**** SUPPLIED MATERIAL
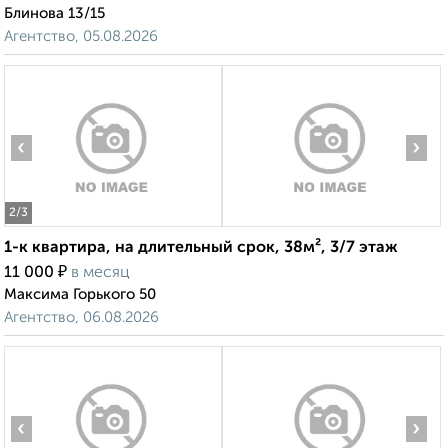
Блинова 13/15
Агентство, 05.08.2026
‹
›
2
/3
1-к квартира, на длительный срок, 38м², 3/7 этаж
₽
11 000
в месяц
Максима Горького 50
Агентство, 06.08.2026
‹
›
********
**** SUPPLIED MATERIAL
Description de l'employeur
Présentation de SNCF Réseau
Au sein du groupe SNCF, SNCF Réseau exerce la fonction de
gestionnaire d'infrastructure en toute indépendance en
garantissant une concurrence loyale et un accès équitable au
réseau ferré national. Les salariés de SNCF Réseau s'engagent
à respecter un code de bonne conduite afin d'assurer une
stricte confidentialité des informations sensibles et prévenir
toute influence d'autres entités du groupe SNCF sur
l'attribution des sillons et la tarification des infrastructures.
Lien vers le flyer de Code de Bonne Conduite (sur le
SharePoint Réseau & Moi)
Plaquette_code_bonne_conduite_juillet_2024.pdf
********
**WORK TO COMPLETE:**
From the material above, copy exactly the lines between the line holding "à respecter un" and the line holding "Plaquette_code_bonne_conduite_juillet_2024.pdf", inclusive, and only those.

**THE ANSWER:**
à respecter un code de bonne conduite afin d'assurer une
stricte confidentialité des informations sensibles et prévenir
toute influence d'autres entités du groupe SNCF sur
l'attribution des sillons et la tarification des infrastructures.
Lien vers le flyer de Code de Bonne Conduite (sur le
SharePoint Réseau & Moi)
Plaquette_code_bonne_conduite_juillet_2024.pdf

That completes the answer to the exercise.